■ **What to do**
Whatever appears in the records, retype it exactly, except for the pictures.

■ **Listed entries**
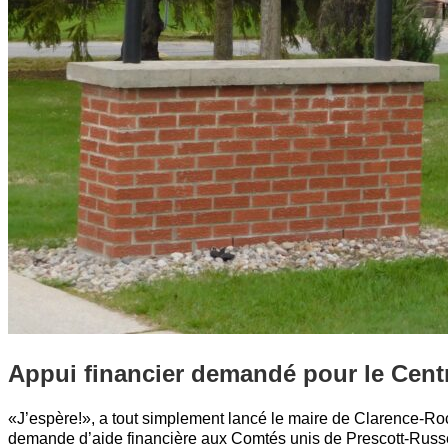
Appui financier demandé pour le Cent
«J’espère!», a tout simplement lancé le maire de Clarence-Ro
demande d’aide financière aux Comtés unis de Prescott-Russel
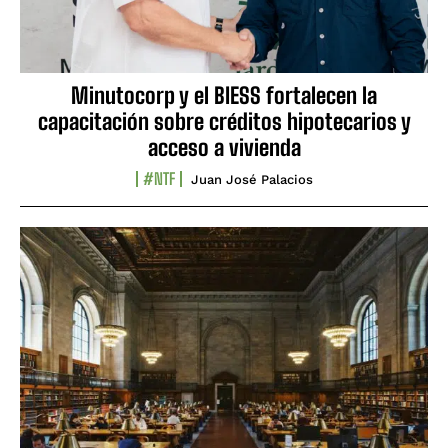
Minutocorp y el BIESS fortalecen la
capacitación sobre créditos hipotecarios y
acceso a vivienda
#NTF
Juan José Palacios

■ **Your solution**
Appui financier demandé pour le Cent
«J’espère!», a tout simplement lancé le maire de Clarence-Ro
demande d’aide financière aux Comtés unis de Prescott-Russel
Minutocorp y el BIESS fortalecen la
capacitación sobre créditos hipotecarios y
acceso a vivienda
#NTF
Juan José Palacios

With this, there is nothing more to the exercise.